Wedged in between that dramatic Inter Dominion final win with Boncel Benjamin at Menangle last December was an extraordinary victory against NZ’s best pacers in the Group 1 Messenger at Auckland in April.
And now Grimson has his sights set on further Group 1 glory in races like the Victoria Cup (Oct. 8) at Melton and the Victorian Inter Dominion series through November/December.
Reflecting on last year’s breakthrough win with Boncel Benjamin, who won the Sydney Inter Dominion final on protest, Grimson said: “A lot of people doubted me and the horse. It was such a great thrill.
“(The Inter Dominion) is definitely the biggest race in the industry. It’s something everybody tries to win.
“For me to win it at such a young age (28) is something I’ll never forget.
“And I’ve got a horse in Majestic Cruiser who I think can give me a big chance of doing it again this year.”
Majestic Cruiser tackled last year’s Inter Dominion and Grimson credits the four-race series as being the making of the former handy Victorian pacer, who joined Grimson deep in his career and with zero expectations.
“That series really toughened him up. He was fast but has just kept getting stronger.”
And it was that strength which has won Majestic Cruiser both the Messenger in Auckland and last Saturday night’s Blacks A Fake.
“He loves the longer trips now,” he said. “That’s why the Inter Dominion final will suit him. Four runs in two weeks and into a staying final will be ideal for him.”
Grimson’s meteoric rise, especially through the success with relatively “washed-up” horses such as Boncel Benjamin and Majestic Cruiser have sparked plenty of talk and even some jealousy amongst rival trainers.
But those who work closest to Grimson and know him well, say he’s just a rare and remarkable horseman. Some even say he’s a horse whisperer.
What does he think of that?
“I think you’ve got to have your horse happy and you’ve to know how to do that,” he said.
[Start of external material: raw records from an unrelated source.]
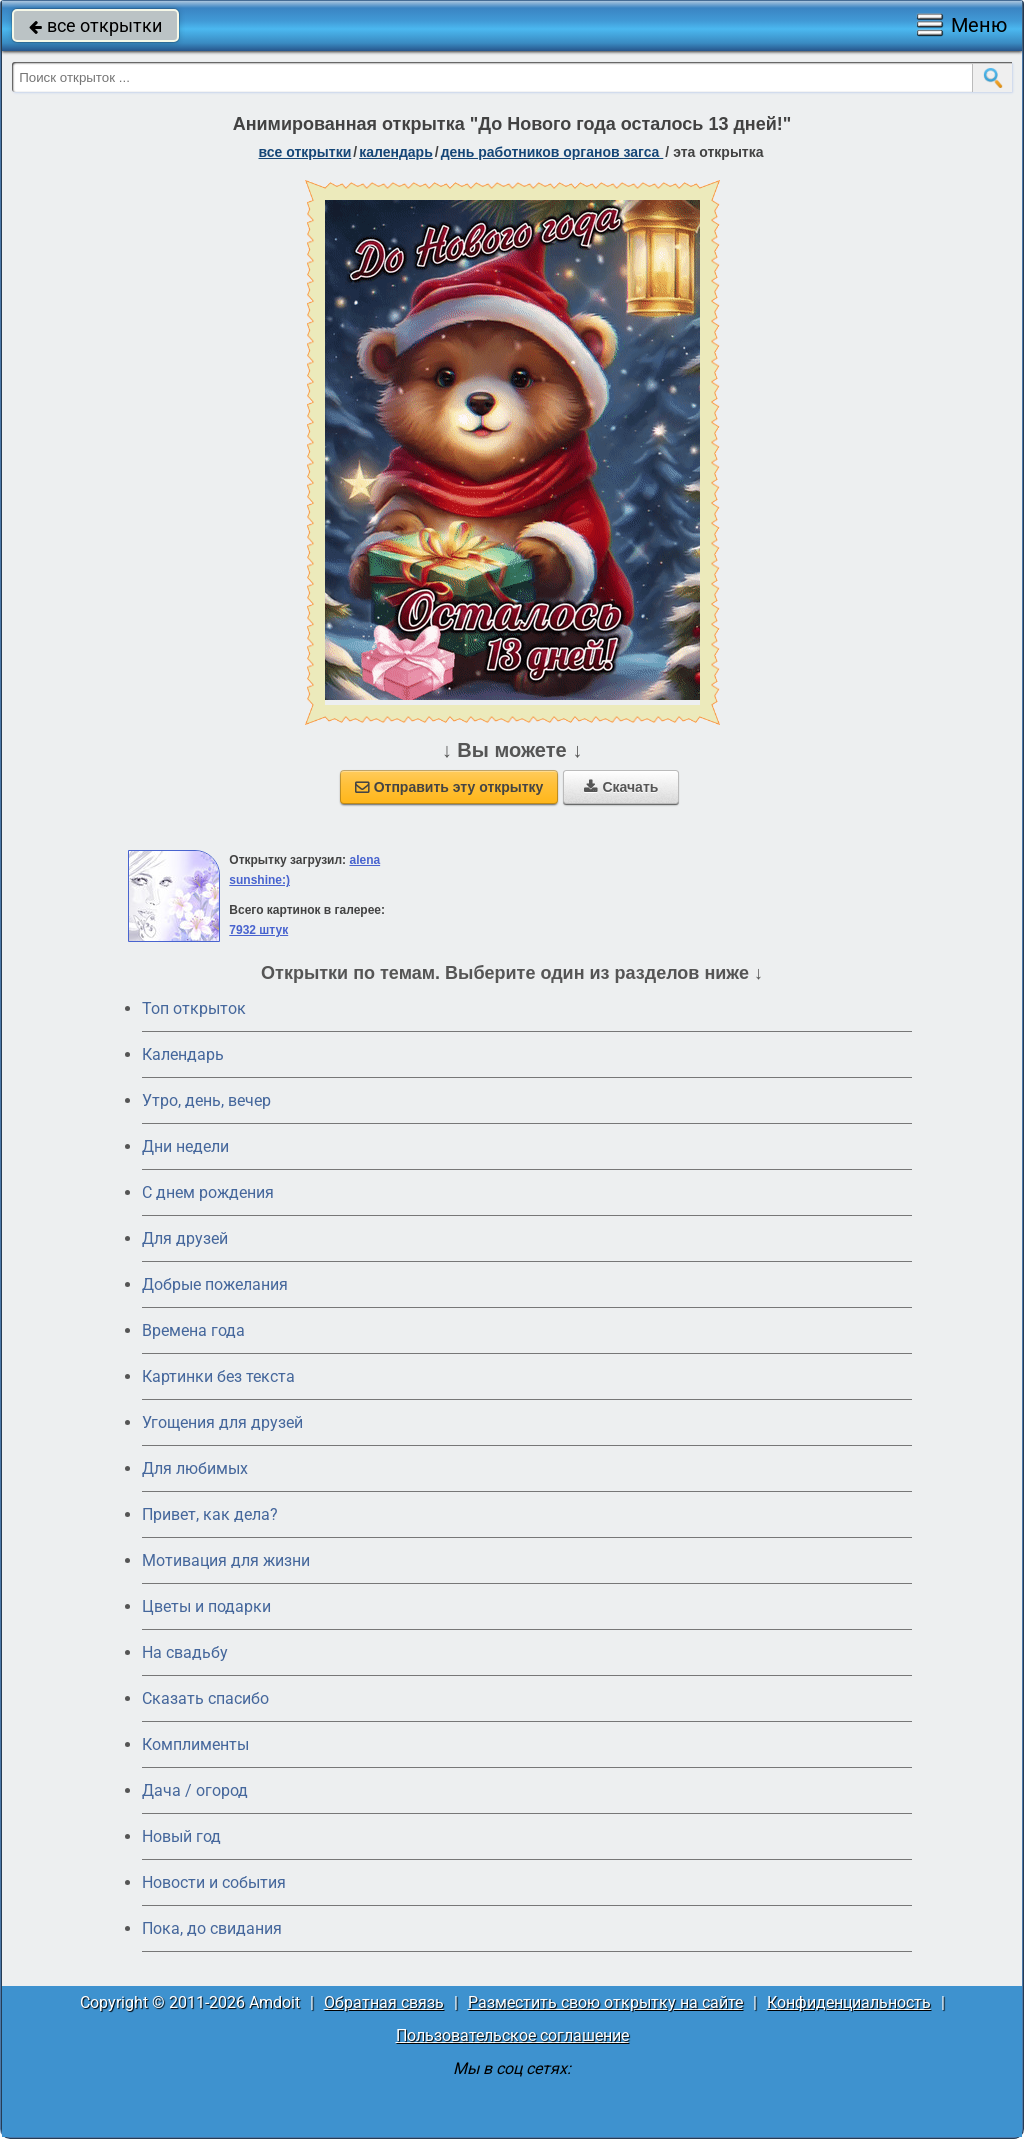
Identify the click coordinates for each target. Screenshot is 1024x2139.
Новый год (181, 1836)
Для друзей (185, 1238)
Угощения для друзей (222, 1422)
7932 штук (258, 930)
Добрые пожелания (215, 1284)
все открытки (95, 25)
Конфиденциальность (849, 2002)
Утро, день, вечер (206, 1100)
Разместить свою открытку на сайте (605, 2002)
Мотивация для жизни (226, 1560)
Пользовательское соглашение (512, 2035)
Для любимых (195, 1468)
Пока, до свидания (212, 1928)
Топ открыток (194, 1008)
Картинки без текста (218, 1376)
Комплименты (195, 1744)
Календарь (396, 152)
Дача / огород (195, 1790)
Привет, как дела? (210, 1514)
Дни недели (185, 1146)
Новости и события (214, 1882)
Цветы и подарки (206, 1606)
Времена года (193, 1330)
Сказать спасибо (205, 1698)
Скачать (621, 787)
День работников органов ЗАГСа (552, 152)
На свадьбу (185, 1652)
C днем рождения (208, 1192)
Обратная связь (384, 2002)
“I work every horse myself… I do every fast work on them.
“I’ve just got that sense where I can feel if a horse feels really good. It’s just the little things they do.
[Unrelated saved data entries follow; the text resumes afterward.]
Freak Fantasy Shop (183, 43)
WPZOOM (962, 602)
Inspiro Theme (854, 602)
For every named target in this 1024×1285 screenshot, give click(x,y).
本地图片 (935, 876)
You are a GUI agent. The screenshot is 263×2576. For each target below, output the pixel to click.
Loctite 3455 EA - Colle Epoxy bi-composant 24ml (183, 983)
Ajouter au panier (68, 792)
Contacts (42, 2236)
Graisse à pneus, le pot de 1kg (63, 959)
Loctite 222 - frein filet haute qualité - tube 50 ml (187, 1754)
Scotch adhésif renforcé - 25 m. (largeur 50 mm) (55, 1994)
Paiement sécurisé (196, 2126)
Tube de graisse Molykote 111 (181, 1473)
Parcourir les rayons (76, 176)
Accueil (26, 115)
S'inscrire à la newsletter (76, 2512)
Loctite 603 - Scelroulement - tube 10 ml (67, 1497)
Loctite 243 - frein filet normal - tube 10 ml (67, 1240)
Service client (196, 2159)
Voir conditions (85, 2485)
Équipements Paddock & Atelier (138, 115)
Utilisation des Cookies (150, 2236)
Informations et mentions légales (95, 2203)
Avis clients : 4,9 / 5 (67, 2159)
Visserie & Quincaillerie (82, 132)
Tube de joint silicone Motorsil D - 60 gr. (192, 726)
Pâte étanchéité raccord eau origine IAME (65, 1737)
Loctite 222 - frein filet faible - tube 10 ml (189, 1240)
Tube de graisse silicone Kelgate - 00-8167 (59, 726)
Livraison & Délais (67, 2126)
“Take Majestic Cruiser for one. He’ll always have his eyeballs popping out of his head and his ears forward wanting you to brush him. That’s when you know he’s right.”
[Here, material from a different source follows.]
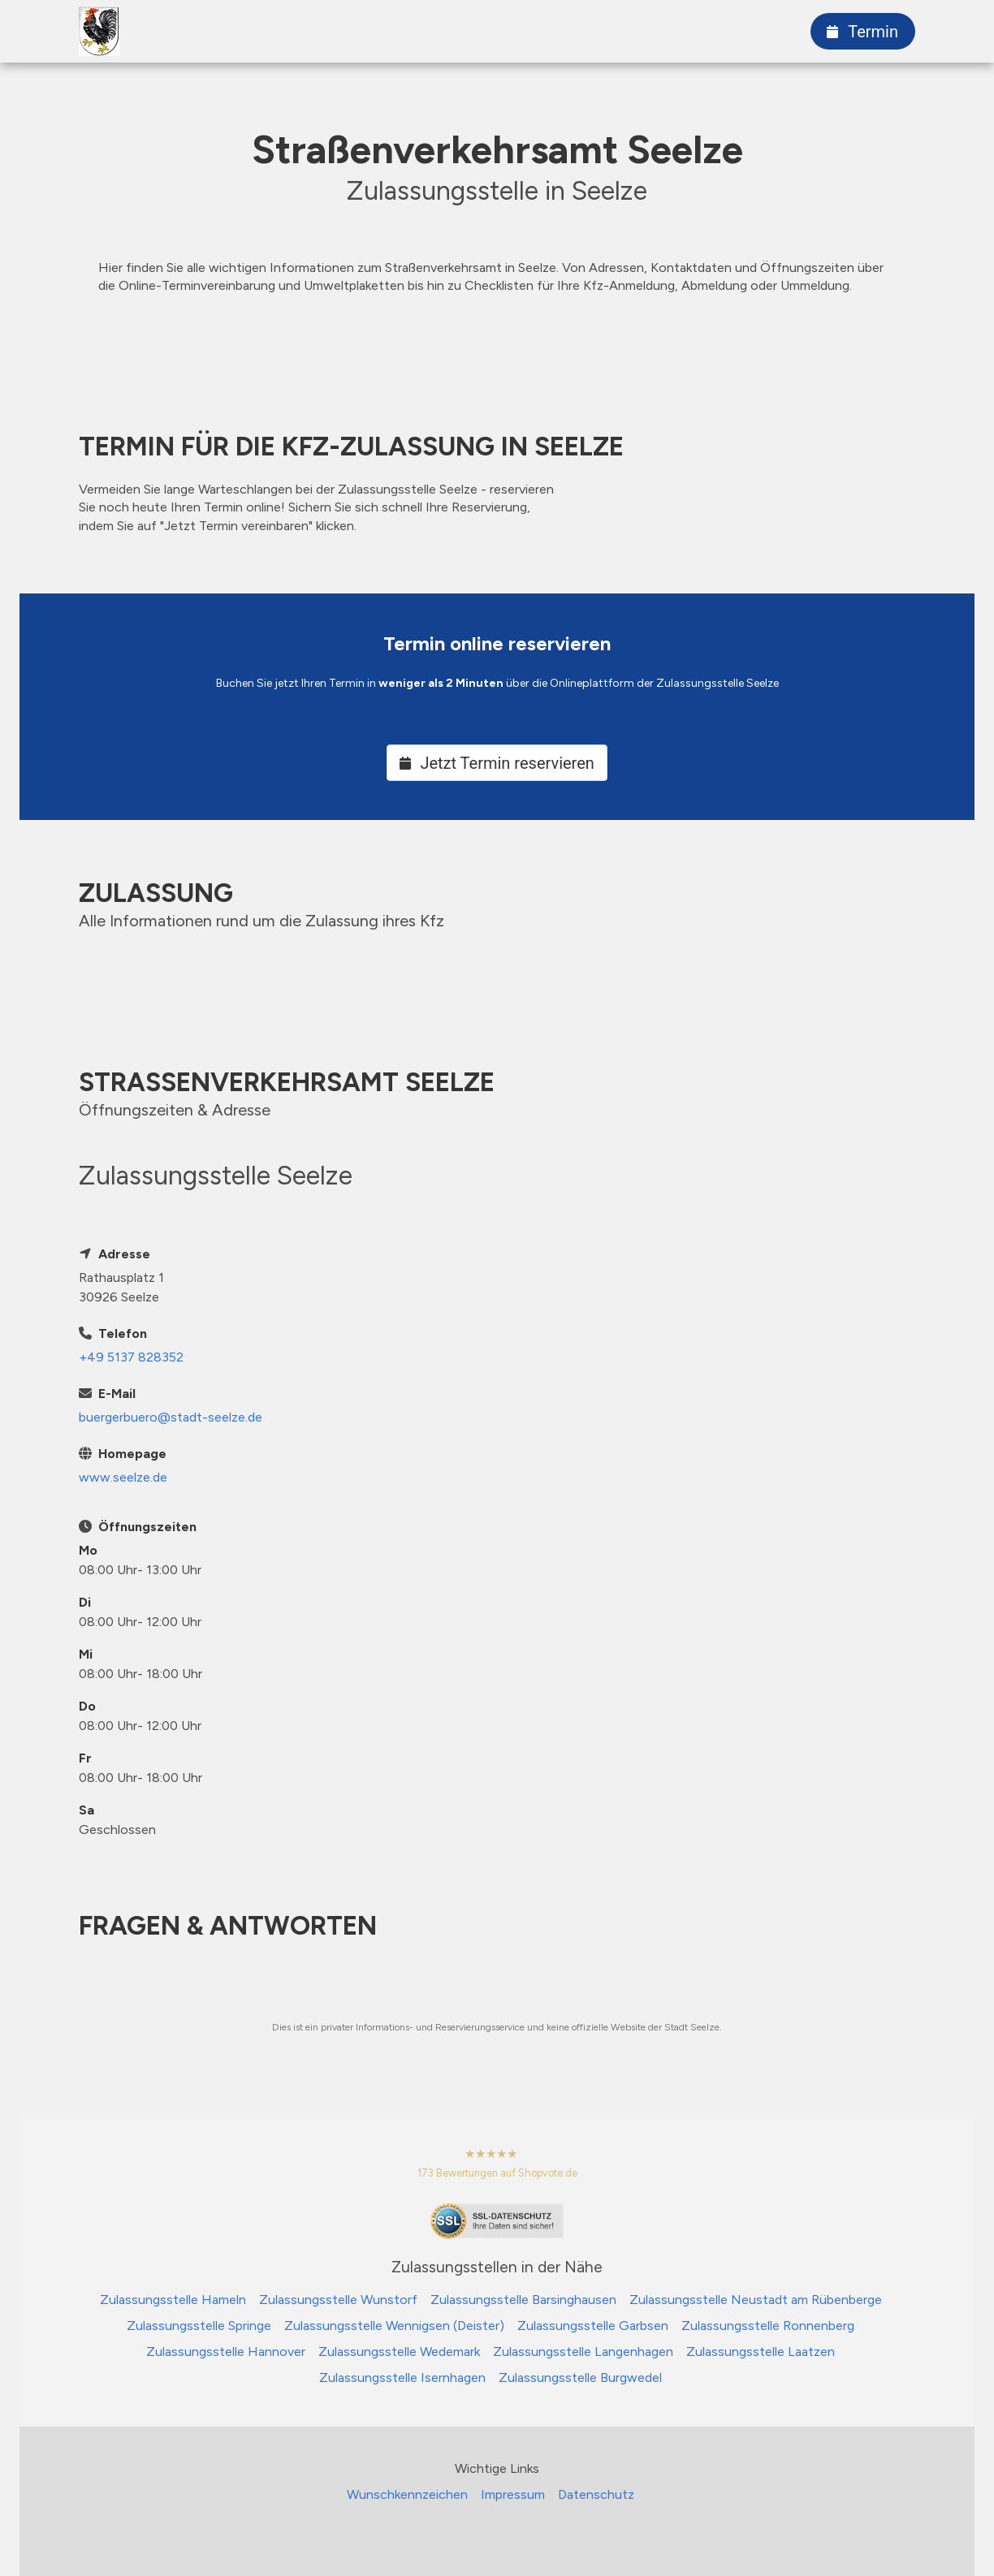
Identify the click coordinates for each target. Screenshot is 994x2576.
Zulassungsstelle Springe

Grimson talks about his horses, especially those he’s closest too, more like friends than horses.
“Majestic Cruiser keeps getting better and better all the time. He wants to try for you now, if you know what I mean,” he said.
“He’s definitely my favourite. I’ve become quite attracted to him.”
Beating the Kiwis – a proud and strong harness country – on their own soil with Majestic Cruiser in that Messenger meant the world to Grimson.
“It’s not very often the Aussies go over and beat the Kiwis,” he said. “It’s definitely one of the highlights of my career. He was one of the outsiders, but we made a few gear changes during the week before the race, and it definitely helped. He was a different horse on the night.
“He’s my boy … I love him.
“When I think about what I’d like to go, or what my goals are, getting back to NZ again is certainly one of them.”
Grimson credits his father, Colin, a former trainer who prepared almost 300 winners, as being his biggest influence and teaching him much of his horsemanship.
“Dad was a trainer when I was little, but got out of it. He still watches all the races and is hard on me. He’s a hard judge and has probably been the biggest mentor I’ve had in the game,” he said.
Majestic Cruiser is Grimson’s flagship horse, but he also has high hopes for emerging former Kiwi pacer Fire Fox, who has so far just shown glimpses of brilliance.
“He’s a really high-speed horse. He’s probably the fastest horse I’ve sat behind for point-to-point speed. We’ve just got to get his manners right,” he said.
While the Victoria Cup could be a target for Fire Fox, the Inter Dominion is unlikely.
“He’s more of a Miracle Mile horse. That’s the target with him,” Grimson said. “He’s not a stayer, he’s a speedster. He loves the mile.
“I think he could be the next big thing for me.”
As you would expect, Grimson’s success has seen him swamped with requests to train extra horses, but that’s not on his radar.
“I’ve got about 25-30 in work now, but, if anything, I’ll cut my numbers down,” he said. “When you’re as hand-on as me, keeping your numbers down is crucial. “I want to keep my numbers small and target the big races.”